Mr Dedman - Does the honorable member for Richmond (Mr. Anthony) suggest that Dr. Atcherley was employed by the Council for Scientific and Industrial Research?


Mr ANTHONY - I do not say that he was employed by that organization. I say that the Minister repudiated the suggestion of the honorable member for Reid that Dr. Atcherley was a Communist and endeavoured to prove that the honorable gentleman had made a false assertion, but finally evidence was produced which showed that Dr. Atcherley was acting, under the very nose of the Government, as the secretary of the Canberra branch of the Communist party. In those circumstances, what confidence can we repose in statements by honorable gentlemen opposite that the Government is protecting the community against the infiltration of Communists into government departments?

The committee is considering the proposed vote for the Department of Trans port. That department is supposed to be engaged upon the standardization of railway gauges in Australia. I think that a sum of £200,000,000 was appropriated for that purpose four or five years ago. Not long ago, I asked the Minister for Transport (Mr. Ward) how many miles of railway line had been unified since the glorious plan of the Government was unfolded to the Parliament, and I was told that not one mile of railway line had then been unified. 1 sincerely hope that there is a much better fate in store for the Snowy Mountains scheme, which, on the eve of a general election, is being greatly publicized. It seems that man proposes, but that God, in His wisdom, disposes.


Mr Thompson - Sometimes it is the High Court.


Mr ANTHONY - I thank God that there is a High Court. I hope that the justices of the High Court will live to be very healthy old men. I am sure that the members of the Labour party are wishing them a very short period of life, so that the Government can pack the High Court Bench.

The criticisms that have been directed by honorable members on this side of the chamber against the Commonwealth Scientific and Industrial Research Organization have not been concerned with the work of the organization but with Communist infiltration into it. I have never criticized the Commonwealth Scientific and Industrial Research Organization in respect of the work that it is doing or the work that it is not doing. The criticism that I now propose to offer relates to the failure of the Government to provide sufficient money for the extension and development of the organization.


Mr Calwell - Is the honorable gentleman complaining that there is not enough socialization ?


Mr ANTHONY - We do not want socialization.
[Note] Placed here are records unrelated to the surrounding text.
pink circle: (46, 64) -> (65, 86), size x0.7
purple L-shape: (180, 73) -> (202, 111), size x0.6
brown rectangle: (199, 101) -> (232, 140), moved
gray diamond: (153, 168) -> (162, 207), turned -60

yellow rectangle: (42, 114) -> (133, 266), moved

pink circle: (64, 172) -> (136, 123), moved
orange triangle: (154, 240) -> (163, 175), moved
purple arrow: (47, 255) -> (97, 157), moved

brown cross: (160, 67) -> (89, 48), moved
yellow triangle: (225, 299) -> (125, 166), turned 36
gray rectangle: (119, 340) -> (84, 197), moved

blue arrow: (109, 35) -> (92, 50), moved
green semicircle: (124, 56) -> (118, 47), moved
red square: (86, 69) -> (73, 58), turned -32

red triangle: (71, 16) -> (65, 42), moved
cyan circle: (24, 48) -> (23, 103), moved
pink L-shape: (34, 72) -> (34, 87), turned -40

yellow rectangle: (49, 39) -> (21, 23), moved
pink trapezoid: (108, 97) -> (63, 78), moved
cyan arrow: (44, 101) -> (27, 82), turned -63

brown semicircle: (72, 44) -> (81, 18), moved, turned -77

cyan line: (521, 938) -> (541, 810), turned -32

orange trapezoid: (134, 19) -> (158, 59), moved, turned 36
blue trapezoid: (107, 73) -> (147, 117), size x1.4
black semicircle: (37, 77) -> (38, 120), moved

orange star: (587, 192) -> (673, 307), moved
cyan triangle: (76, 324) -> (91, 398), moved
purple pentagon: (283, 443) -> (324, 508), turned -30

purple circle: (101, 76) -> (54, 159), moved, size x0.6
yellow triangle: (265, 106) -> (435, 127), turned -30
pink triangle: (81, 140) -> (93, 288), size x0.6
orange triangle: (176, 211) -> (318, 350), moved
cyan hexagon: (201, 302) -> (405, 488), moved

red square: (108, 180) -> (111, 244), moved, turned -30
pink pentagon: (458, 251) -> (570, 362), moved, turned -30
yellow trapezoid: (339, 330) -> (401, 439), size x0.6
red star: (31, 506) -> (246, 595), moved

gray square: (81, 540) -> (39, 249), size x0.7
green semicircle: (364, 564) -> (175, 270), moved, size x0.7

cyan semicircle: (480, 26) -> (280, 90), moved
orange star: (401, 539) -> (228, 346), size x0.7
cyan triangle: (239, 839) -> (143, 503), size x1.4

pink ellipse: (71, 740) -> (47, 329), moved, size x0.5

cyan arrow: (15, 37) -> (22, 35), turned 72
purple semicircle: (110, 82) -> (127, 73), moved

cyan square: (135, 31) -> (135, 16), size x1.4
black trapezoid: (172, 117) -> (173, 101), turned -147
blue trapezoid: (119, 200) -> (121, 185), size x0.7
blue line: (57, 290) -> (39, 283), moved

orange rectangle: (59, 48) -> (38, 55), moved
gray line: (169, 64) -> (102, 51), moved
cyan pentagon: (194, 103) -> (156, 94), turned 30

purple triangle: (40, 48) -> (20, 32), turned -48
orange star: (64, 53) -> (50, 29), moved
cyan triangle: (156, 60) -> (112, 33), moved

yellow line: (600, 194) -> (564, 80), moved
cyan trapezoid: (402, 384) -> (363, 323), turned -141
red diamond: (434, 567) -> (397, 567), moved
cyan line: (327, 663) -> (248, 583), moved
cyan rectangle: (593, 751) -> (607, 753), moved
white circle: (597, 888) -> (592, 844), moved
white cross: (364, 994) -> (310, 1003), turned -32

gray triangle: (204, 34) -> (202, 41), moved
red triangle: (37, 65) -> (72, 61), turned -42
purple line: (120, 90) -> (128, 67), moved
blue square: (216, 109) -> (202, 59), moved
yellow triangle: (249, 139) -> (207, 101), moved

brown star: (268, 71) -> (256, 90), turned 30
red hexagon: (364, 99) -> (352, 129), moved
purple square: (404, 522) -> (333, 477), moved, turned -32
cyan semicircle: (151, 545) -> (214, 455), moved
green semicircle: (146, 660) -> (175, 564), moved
We require scientific research work to be undertaken so that private industry may take advantage of it and use it for the development of Australia in a proper manner. Canada is one of the strongholds of private enterprise in the British Commonwealth

According to a document that was presented to the Canadian Parliament with the Canadian budget papers, in 1948-49 the Canadian Government expended 4S,000,000 dollars upon national scientific research. That sum is probably the equivalent of approximately £20,000,000 Australian. Although the Canadian Government has expended £20,000,000 in a year upon scientific and industrial research, the Australian Government is prepared to make only £2,000,000 available this year for that purpose. There are many jobs that the Commonwealth Scientific and Industrial Research Organization could do that it is not doing.


Mr George Lawson - What was done by the Government of which the honorable member for Richmond (Mr. Anthony) was a supporter?


Mr ANTHONY - It founded the Council for Scientific and Industrial Research. The honorable member for Brisbane (Mr. George Lawson) apparently belongs to the school of thought that expects to finish where it should begin. There would be no development if theories of that kind were adopted throughout the world. The Government of which I. was a member established the Council for Scientific and Industrial Research and laid the foundations of most of the work for which this Government is now claiming the credit. On the north coast of New South Wales there are many noxious weeds that the landholders themselves cannot possibly control or eradicate, and the Commonwealth Scientific and Industrial Research Organization could do some experimental work in that connexion, but, po far as I know, it has not done so. Nothing has been done in connexion with hemp, which is fast invading some of our best land there. Very little has been done by the Commonwealth Scientific and Industrial Research Organization in relation to the deficiencies of the soil along the coastal areas of New South Wales. The organization has one man at the experimental farm at Wallambah, but he has not yet submitted a report.

I believe that in many instances the Government is not paying adequate salaries to its scientific and industrial research workers. The Commonwealth and the States are losing some of their host scientists to other countries because of the low salaries that they offer. The honorable member for Brisbane knows that Dr. Young, who is well known to many members of the committee, is now employed by the Government of Ceylon.


Mr Beazley - He was employed by a State authority.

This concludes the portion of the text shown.